# Exercise objective:
Write out the entries below exactly as they stand. Skip every image.

# Study material:
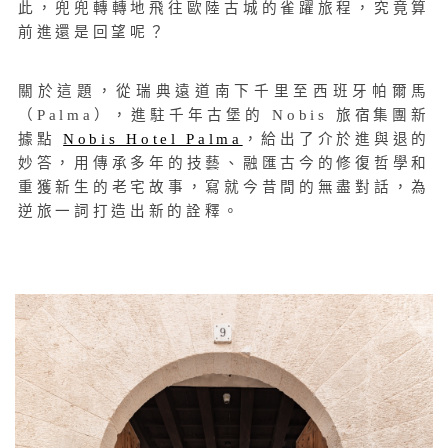
此，兜兜轉轉地飛往歐陸古城的雀躍旅程，究竟算
前進還是回望呢？
關於這題，從瑞典遠道南下千里至西班牙帕爾馬
（Palma），進駐千年古堡的 Nobis 旅宿集團新
據點
Nobis Hotel Palma
，給出了介於進與退的
妙答，用傳承多年的技藝、融匯古今的修復哲學和
重獲新生的老宅故事，寫就今昔間的無盡對話，為
逆旅一詞打造出新的詮釋。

# Exercise output:
此，兜兜轉轉地飛往歐陸古城的雀躍旅程，究竟算
前進還是回望呢？
關於這題，從瑞典遠道南下千里至西班牙帕爾馬
（Palma），進駐千年古堡的 Nobis 旅宿集團新
據點
Nobis Hotel Palma
，給出了介於進與退的
妙答，用傳承多年的技藝、融匯古今的修復哲學和
重獲新生的老宅故事，寫就今昔間的無盡對話，為
逆旅一詞打造出新的詮釋。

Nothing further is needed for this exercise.